> Work instructions:
Give back the lines of the records exactly, starting at the first and ending at the one with "Zeitpunkt niemand mehr".

> Material to process:
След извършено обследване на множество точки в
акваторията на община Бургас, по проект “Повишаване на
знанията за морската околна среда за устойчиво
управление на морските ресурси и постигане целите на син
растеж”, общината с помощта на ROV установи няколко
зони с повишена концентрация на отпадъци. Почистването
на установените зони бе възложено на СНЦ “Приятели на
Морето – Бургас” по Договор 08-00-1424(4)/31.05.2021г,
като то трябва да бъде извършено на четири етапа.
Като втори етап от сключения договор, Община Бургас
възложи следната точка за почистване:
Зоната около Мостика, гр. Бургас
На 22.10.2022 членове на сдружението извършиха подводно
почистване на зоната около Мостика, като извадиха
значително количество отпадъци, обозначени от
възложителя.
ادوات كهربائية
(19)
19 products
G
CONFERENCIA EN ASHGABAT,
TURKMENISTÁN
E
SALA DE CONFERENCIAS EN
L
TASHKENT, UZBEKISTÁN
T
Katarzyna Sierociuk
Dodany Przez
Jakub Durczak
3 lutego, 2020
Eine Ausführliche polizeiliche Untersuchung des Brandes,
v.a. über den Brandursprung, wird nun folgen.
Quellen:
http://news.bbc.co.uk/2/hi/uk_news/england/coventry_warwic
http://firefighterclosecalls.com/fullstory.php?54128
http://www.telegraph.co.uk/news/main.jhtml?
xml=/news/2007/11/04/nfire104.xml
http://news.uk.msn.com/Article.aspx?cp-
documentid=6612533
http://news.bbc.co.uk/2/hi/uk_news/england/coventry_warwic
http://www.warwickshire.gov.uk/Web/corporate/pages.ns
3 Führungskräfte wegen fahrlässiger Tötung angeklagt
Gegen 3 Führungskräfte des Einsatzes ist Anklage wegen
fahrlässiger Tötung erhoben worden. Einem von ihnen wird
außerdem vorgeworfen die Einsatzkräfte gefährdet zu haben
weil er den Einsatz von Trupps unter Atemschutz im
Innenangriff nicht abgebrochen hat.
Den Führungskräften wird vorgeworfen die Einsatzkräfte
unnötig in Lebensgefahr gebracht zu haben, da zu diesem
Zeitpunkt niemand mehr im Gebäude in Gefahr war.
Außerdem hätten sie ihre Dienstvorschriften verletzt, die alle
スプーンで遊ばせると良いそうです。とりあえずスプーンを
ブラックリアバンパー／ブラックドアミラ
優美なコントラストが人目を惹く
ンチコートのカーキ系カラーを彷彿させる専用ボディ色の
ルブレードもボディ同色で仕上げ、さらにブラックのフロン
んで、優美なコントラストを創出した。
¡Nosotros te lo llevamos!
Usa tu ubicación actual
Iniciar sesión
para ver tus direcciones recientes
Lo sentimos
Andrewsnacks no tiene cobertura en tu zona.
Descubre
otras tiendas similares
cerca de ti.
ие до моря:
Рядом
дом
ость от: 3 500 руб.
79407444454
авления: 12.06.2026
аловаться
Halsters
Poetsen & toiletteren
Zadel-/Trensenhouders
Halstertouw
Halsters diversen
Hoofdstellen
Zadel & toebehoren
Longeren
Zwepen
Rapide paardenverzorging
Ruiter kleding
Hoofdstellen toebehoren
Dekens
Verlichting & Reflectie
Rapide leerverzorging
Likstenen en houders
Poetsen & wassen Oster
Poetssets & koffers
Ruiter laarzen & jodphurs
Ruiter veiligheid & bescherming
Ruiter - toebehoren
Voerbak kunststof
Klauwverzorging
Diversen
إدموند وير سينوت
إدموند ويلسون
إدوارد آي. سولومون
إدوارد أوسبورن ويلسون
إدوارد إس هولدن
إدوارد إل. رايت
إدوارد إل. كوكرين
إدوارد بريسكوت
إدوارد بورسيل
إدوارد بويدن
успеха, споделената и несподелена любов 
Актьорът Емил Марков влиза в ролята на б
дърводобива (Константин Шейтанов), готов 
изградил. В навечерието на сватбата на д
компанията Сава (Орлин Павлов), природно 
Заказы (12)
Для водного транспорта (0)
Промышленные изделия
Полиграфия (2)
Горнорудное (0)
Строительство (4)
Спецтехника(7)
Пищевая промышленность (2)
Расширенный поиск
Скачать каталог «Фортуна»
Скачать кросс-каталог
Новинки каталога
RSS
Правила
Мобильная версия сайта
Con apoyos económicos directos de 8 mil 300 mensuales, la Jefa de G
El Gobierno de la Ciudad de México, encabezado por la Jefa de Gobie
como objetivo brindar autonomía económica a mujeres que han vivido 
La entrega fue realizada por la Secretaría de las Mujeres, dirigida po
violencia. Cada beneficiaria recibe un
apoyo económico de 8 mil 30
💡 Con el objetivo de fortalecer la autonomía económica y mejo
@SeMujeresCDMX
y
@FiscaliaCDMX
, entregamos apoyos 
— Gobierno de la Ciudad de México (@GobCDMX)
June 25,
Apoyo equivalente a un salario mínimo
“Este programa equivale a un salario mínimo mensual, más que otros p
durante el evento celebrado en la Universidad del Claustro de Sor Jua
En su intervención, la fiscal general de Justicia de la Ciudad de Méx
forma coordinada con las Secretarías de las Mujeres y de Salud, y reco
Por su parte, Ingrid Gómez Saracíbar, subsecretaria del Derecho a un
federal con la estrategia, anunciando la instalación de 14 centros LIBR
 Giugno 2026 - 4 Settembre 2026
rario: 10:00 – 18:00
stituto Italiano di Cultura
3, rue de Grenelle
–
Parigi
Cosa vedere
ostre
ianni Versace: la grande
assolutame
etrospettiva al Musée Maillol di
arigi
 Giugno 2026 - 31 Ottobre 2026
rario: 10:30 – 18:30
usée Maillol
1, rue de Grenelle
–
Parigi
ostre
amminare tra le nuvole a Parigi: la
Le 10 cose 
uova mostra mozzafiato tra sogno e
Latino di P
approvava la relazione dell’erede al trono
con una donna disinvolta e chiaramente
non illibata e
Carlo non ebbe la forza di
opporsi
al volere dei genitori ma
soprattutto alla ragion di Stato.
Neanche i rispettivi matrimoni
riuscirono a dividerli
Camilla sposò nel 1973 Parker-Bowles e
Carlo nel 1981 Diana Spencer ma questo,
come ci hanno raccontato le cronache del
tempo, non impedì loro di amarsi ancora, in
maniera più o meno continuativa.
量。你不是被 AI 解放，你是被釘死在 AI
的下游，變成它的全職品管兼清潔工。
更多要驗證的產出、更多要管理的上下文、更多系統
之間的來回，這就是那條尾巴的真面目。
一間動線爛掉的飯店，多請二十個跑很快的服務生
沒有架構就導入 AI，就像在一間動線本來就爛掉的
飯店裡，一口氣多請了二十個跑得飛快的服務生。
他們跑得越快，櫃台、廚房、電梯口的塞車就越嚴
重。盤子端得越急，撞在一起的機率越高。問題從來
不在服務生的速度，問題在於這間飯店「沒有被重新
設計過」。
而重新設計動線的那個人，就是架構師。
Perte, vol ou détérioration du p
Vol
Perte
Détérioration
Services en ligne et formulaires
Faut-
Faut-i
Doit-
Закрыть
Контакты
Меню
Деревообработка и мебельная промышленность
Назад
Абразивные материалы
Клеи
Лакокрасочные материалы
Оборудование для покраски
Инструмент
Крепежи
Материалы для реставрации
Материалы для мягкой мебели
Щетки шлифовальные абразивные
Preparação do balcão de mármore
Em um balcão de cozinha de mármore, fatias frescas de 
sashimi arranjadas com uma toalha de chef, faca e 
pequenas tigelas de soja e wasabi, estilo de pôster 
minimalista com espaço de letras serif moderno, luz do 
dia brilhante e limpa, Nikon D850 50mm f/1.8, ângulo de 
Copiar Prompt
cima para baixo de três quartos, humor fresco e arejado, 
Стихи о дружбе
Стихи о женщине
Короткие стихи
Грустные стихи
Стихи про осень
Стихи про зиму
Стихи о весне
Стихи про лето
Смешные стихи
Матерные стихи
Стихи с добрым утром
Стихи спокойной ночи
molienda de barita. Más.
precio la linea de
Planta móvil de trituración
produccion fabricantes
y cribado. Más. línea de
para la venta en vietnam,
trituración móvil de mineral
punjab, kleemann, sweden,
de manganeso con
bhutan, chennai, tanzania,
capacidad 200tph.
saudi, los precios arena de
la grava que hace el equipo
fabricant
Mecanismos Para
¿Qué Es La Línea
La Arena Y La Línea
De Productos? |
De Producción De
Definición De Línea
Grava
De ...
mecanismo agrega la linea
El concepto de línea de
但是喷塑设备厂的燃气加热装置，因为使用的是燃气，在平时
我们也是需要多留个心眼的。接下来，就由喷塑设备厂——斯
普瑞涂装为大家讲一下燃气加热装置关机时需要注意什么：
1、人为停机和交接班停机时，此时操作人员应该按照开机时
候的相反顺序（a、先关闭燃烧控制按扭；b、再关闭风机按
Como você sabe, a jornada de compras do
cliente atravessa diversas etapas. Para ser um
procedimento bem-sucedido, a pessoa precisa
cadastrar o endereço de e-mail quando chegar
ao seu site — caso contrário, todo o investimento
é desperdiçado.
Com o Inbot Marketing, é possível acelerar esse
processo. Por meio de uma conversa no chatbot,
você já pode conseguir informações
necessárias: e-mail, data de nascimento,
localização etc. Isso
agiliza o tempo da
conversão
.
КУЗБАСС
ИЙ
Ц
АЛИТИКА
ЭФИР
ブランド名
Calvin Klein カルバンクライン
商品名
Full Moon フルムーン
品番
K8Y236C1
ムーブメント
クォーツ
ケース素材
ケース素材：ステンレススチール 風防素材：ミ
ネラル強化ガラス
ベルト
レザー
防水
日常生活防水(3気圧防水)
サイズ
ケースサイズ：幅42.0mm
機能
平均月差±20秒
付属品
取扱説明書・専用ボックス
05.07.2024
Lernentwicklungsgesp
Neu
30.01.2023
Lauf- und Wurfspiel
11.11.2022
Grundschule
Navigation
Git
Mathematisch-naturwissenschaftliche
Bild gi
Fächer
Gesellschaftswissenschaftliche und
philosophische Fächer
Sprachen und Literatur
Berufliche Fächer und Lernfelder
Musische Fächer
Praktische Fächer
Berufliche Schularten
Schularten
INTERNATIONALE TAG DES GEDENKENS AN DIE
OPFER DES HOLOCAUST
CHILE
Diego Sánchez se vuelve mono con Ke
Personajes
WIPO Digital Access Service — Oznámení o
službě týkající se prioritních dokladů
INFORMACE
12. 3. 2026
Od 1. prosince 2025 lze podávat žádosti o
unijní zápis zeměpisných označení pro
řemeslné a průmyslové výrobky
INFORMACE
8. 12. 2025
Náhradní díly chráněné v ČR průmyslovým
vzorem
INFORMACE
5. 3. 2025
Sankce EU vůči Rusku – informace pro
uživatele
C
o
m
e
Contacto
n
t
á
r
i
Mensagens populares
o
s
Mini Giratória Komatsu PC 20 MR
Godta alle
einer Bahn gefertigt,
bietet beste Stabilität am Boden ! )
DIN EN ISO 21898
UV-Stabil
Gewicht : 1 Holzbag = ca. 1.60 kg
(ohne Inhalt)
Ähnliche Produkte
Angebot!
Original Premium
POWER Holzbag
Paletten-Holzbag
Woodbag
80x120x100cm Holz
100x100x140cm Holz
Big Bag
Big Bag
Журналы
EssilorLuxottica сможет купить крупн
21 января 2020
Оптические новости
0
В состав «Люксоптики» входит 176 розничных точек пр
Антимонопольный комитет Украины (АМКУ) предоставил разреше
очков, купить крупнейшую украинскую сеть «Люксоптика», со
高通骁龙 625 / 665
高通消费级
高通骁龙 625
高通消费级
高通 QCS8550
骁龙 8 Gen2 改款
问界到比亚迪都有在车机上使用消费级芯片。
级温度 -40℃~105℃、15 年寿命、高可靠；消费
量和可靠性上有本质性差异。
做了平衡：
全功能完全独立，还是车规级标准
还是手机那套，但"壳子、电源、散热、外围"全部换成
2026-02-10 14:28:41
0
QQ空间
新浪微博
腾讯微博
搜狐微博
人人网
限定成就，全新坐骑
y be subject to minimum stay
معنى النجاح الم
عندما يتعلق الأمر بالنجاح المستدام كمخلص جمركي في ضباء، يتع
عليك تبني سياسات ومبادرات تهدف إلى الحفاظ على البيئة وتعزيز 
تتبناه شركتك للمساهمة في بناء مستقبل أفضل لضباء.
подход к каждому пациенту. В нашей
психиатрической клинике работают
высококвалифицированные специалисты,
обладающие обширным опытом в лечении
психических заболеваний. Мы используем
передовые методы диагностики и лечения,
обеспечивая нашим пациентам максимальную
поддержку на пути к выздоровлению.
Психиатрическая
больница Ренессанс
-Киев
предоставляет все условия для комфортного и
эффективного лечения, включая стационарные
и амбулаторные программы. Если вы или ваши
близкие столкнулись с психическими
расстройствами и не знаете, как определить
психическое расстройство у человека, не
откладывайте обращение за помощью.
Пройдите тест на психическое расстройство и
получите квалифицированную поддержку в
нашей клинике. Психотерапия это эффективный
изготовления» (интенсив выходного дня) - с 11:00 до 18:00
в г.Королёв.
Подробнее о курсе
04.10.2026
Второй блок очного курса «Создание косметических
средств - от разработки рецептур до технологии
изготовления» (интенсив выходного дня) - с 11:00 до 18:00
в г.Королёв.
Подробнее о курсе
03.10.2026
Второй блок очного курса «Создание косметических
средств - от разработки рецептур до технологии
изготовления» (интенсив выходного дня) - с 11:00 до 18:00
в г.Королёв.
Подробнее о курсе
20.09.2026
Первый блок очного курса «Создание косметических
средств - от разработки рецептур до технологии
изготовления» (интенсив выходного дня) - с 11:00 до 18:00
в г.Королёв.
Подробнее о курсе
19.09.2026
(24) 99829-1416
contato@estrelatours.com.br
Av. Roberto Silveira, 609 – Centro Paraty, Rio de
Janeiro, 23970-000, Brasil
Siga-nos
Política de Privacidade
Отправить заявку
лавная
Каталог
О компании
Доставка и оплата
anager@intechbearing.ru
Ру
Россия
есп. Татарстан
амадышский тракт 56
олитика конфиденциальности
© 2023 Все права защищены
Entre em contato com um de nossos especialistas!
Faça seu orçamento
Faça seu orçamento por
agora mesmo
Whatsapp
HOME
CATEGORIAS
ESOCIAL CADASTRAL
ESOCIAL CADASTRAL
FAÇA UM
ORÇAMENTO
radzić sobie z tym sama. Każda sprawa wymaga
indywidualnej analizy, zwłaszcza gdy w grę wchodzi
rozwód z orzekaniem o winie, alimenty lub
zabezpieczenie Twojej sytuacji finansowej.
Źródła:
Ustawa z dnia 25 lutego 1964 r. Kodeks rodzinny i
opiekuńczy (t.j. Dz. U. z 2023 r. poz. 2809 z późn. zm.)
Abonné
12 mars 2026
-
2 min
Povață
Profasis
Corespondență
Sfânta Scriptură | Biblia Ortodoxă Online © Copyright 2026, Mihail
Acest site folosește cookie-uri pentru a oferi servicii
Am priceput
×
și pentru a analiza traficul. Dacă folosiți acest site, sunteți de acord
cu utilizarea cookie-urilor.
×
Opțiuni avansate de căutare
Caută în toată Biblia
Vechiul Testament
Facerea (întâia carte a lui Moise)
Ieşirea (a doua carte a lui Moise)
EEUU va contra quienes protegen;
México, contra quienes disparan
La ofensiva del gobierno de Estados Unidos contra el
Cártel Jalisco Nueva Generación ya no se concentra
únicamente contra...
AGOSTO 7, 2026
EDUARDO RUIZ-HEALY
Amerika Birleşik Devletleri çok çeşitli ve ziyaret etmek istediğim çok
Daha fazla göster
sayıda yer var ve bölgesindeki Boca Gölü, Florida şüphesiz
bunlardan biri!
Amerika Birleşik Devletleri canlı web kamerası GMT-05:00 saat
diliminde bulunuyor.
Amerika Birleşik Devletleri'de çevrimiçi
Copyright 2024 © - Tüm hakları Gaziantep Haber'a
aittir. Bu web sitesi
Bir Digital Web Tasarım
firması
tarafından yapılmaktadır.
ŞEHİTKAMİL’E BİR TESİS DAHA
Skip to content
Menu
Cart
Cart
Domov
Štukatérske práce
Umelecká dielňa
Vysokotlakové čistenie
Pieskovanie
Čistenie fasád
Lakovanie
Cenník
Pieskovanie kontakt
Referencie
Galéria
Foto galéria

> Written reply:
След извършено обследване на множество точки в
акваторията на община Бургас, по проект “Повишаване на
знанията за морската околна среда за устойчиво
управление на морските ресурси и постигане целите на син
растеж”, общината с помощта на ROV установи няколко
зони с повишена концентрация на отпадъци. Почистването
на установените зони бе възложено на СНЦ “Приятели на
Морето – Бургас” по Договор 08-00-1424(4)/31.05.2021г,
като то трябва да бъде извършено на четири етапа.
Като втори етап от сключения договор, Община Бургас
възложи следната точка за почистване:
Зоната около Мостика, гр. Бургас
На 22.10.2022 членове на сдружението извършиха подводно
почистване на зоната около Мостика, като извадиха
значително количество отпадъци, обозначени от
възложителя.
ادوات كهربائية
(19)
19 products
G
CONFERENCIA EN ASHGABAT,
TURKMENISTÁN
E
SALA DE CONFERENCIAS EN
L
TASHKENT, UZBEKISTÁN
T
Katarzyna Sierociuk
Dodany Przez
Jakub Durczak
3 lutego, 2020
Eine Ausführliche polizeiliche Untersuchung des Brandes,
v.a. über den Brandursprung, wird nun folgen.
Quellen:
http://news.bbc.co.uk/2/hi/uk_news/england/coventry_warwic
http://firefighterclosecalls.com/fullstory.php?54128
http://www.telegraph.co.uk/news/main.jhtml?
xml=/news/2007/11/04/nfire104.xml
http://news.uk.msn.com/Article.aspx?cp-
documentid=6612533
http://news.bbc.co.uk/2/hi/uk_news/england/coventry_warwic
http://www.warwickshire.gov.uk/Web/corporate/pages.ns
3 Führungskräfte wegen fahrlässiger Tötung angeklagt
Gegen 3 Führungskräfte des Einsatzes ist Anklage wegen
fahrlässiger Tötung erhoben worden. Einem von ihnen wird
außerdem vorgeworfen die Einsatzkräfte gefährdet zu haben
weil er den Einsatz von Trupps unter Atemschutz im
Innenangriff nicht abgebrochen hat.
Den Führungskräften wird vorgeworfen die Einsatzkräfte
unnötig in Lebensgefahr gebracht zu haben, da zu diesem
Zeitpunkt niemand mehr im Gebäude in Gefahr war.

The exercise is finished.